Since we’re talking about love, let’s talk about Love’s bestie – Boundaries.
I suppose Boundaries are besties with Respect which, as I’ve said, goes hand in hand with Love. Maybe these guys are more than besties; they’re all in the same family, like kissing cousins.
I said in my post on UNCONDITIONAL, that I love my kids unconditionally. There are no ifs, ands, or buts about that. I would die for them. No questions asked.
But even unconditional love comes with boundaries.
I had a friend whose son was having some troubles with alcohol. The son would call her up at 2am (after the bar closed) and start blaming the mom for everything that had gone wrong in his life – based on what his mother had done wrong in raising him.
My friend asked, “what should I do. I have to work. I can’t get up at 2 or 3 am and talk him down from whatever trip he’s on.” I suggested my friend not answer the phone. She thought that was a horrifying prospect. How could she neglect her son like that? I suggested that she pick up, make certain it wasn’t an emergency, and say, “I will gladly talk to you about this tomorrow” and hang up. She wasn’t certain she could do that either.
Her son was 30 years old. He was a grown ass man. He should have known better than to call his working mother in the middle of the night.
If it happens once in awhile… If there’s an emergency… If her son was really distraught and needed to talk – that is totally different.
My phone is open to anyone who calls and is in need of help – any time. However, when my Australian friend calls at 3am, knowing full well that in my time zone it’s 3am, I am not up for a chat about the weather or to shoot the shit and he has gotten an earful.

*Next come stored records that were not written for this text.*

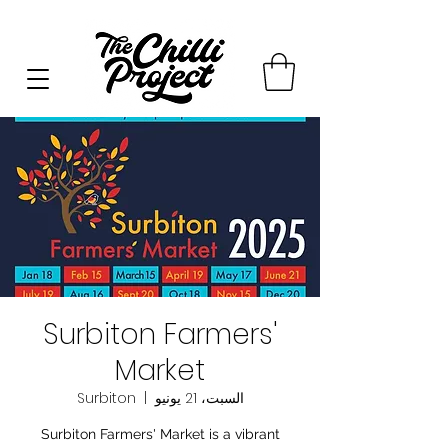
Surbiton Farmers'
Market
Surbiton
  |  
السبت، 21 يونيو
Surbiton Farmers' Market is a vibrant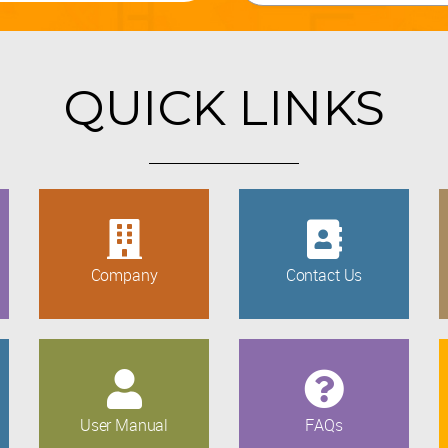
QUICK LINKS
Company
Contact Us
User Manual
FAQs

The very next time my friend’s son called, which happened to be the very next night, my friend answered the phone near 4am, and asked her son if he was safe, if he was home, if it was an emergency, then told him to call her at a more appropriate time.
The son was pissed. The son didn’t talk to her for a week. But he also never called her in the middle of the night again. And, when he did call, he was in a less inebriated state and they were able to have a real conversation.
Sometimes we have to show others our boundaries. Tell them we love them – and I love my Australian friend – and remind them we have our own ideas of love, respect, and boundaries.
As parents, we need to teach our children these things. As adults, sometimes we have to remind those we interact with as they may have learned something different.
Before you declare this crazy, take a look at the reasoning.
I know we all really want to believe and wrap ourselves in the warm fantasy of unconditional love – but hear me out…
Love is born out of respect and/or it goes hand in hand with respect. Respect is not, nor is it ever expected to be, unconditional.
If someone does not respect you, they do not love you.
If they do not respect you, it doesn’t mean the love you may feel disappears; however, that love is tested, and if the disrespect in the form of cheating, lying, abusing, or other continues the love is damaged.
Maybe some love is unconditional – the love between parent and child. But if one continually disrespects the other, it is possible to love someone and break with them. Sometimes it’s the only way to save oneself.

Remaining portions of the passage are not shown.